We ate pumpkin seeds in a Ford Taurus as it sped along I-80. Food in my dad’s nice car — leather seats and built in GPS before iPhones and GoogleMaps were zygotes in the mind of Steve Jobs — was a treat, even as a newly-minted adult. It was the first such trip we would take in his car, the first in half a lifetime of memories.
I'm thinking now it might also have been the last.
Most of my road trips were spent driving a compact sedan, mom in the passenger seat, my sister trying out her Mad Libs in the back. But this trip was significantly different in that I was alone with my father, and he was voluntarily taking me someplace new, someplace special.
Chicago, far away from the place and person I’d been.
I don’t remember exactly why I chose this school. I wasn’t exactly devout. Oh, I believed, that’s true. And I was pure enough. But a career in the church was not something I envisioned for myself. Instead, I think that I was coddled by the word Bible (the hefty middle name sandwiched between Moody and Institute). The good book's stamp of evangelical orthodoxy wrapped me up in a cloak of security and nobility.

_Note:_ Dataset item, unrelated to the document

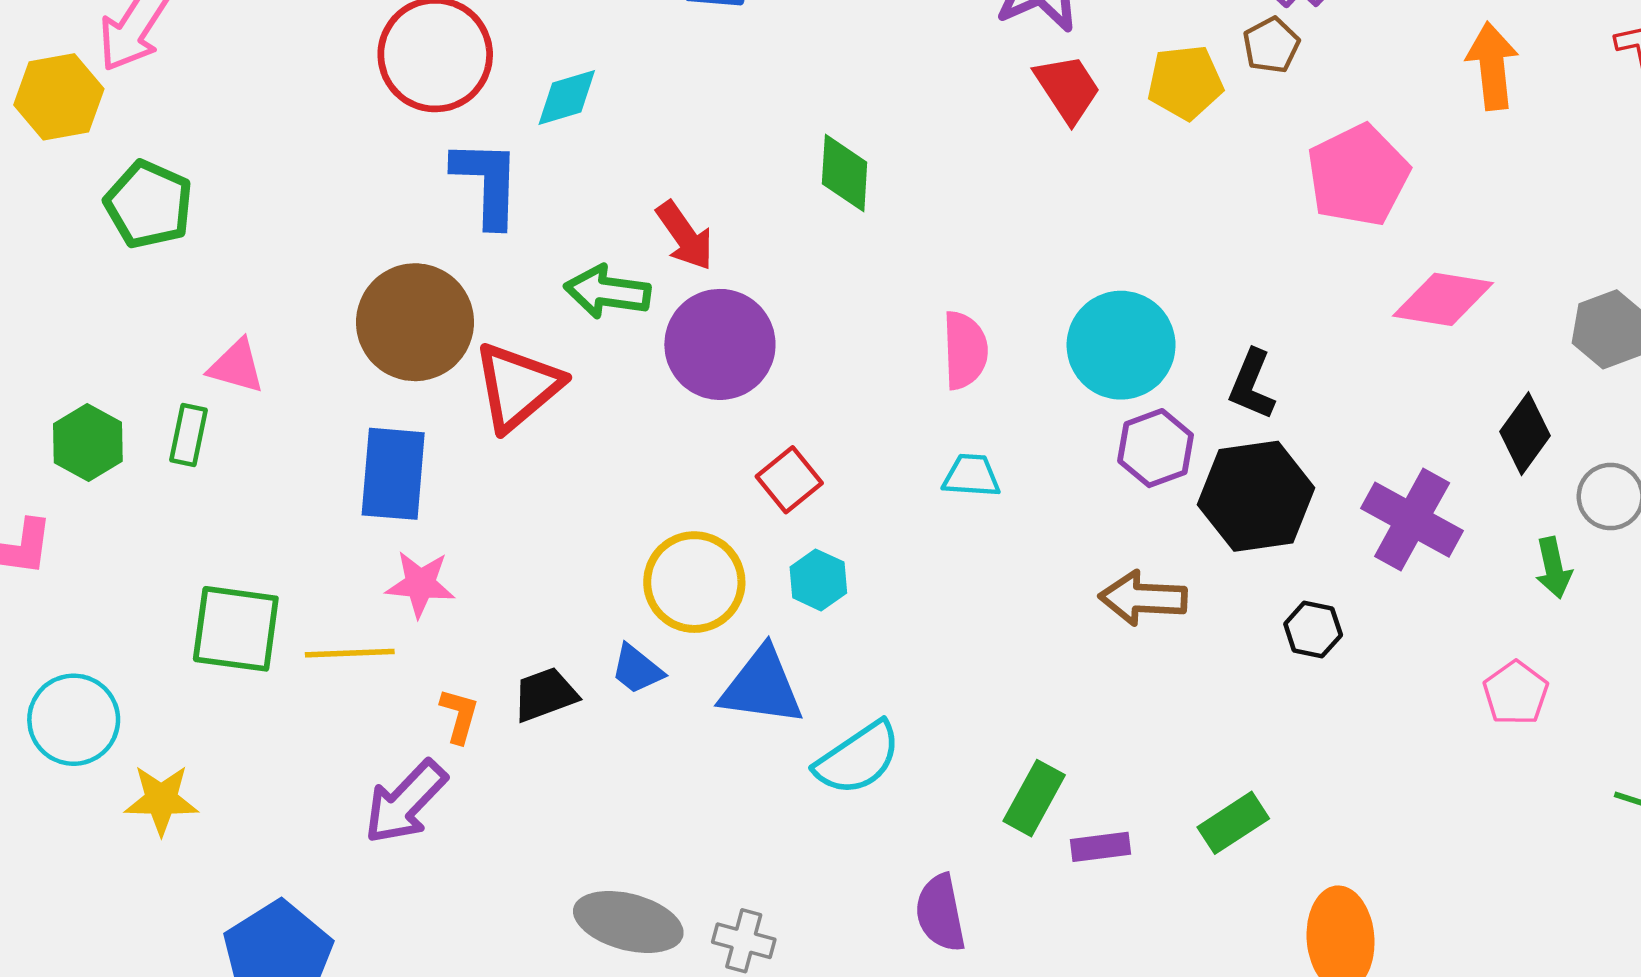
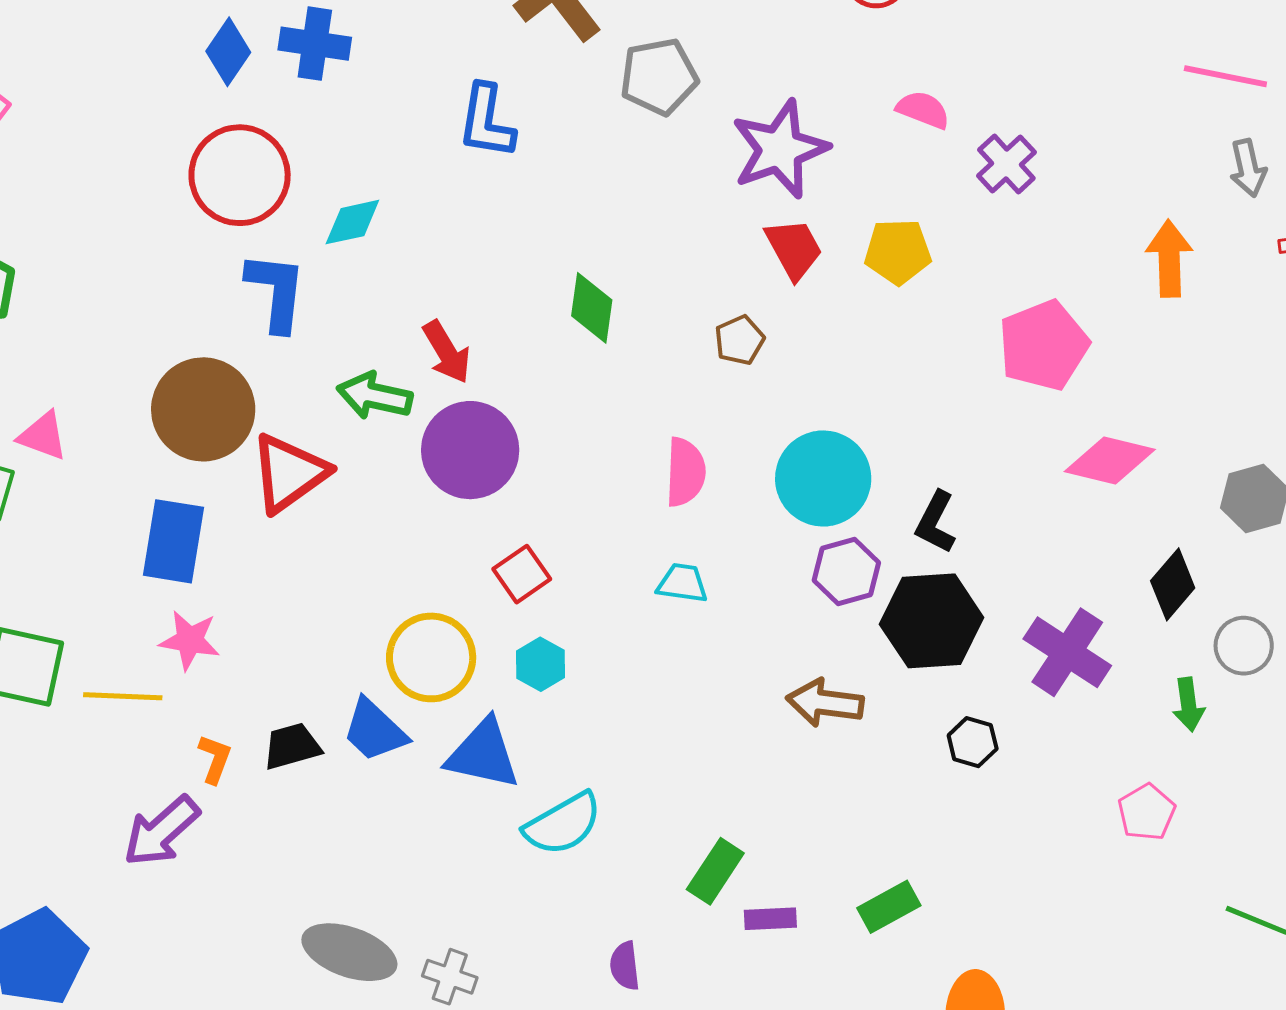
brown pentagon: (1271, 45) -> (739, 340), moved
blue trapezoid: (637, 669) -> (375, 730), size x1.4
purple semicircle: (940, 913) -> (625, 966), size x0.7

In Lawrence, I was the good one, the pure one, the conservative-traditional-alone-afraid-anxious-quiet one in a wildly unpredictable state university sea. In Chicago, nestled within the filmy bubble of theological homogeny, I could safely stand out and stand just slightly apart—a player in the game of sanctification. I could keep my crazy just off to the side, observe the truly holy ones in their natural habitat, watch indifferently as they were fed daily doses of spiritual miracle grow. If I stood just close enough, this radiant glow might rub off on me, too.
I could certainly be good enough there, or I might very well confirm my status as one of the not-so-good ones.
That didn't seem so bad, either.
So this is how my dad and I came to be sharing pumpkin seeds on an eight-hour summer drive through the cornfields of Illinois, when we stopped at truck stops and overpasses, sharing meals and faint memories, the few we had in common. This is how I ran away from home, from Mom, from a boy, from my friends, from the place where everyone knew me and knew every line of my sad story. This is how my dad — the Lieutenant with a badge in the glove apartment should he be in need of a highway patrolman's good graces — came to be a co-conspirator in my fleeing the scene.
And this is how I came to fall in love with the city, with the lakeshore, with the violence and grace of Christ, and with the pastoral student who wore ties and dress shoes, who pressed his pleated trousers before class.
If I were to think of a moment that changed the course of my life, that first pumpkin seed would be it. The smallest bite of the straightest road, two days before my 19th birthday, twenty years ago this week.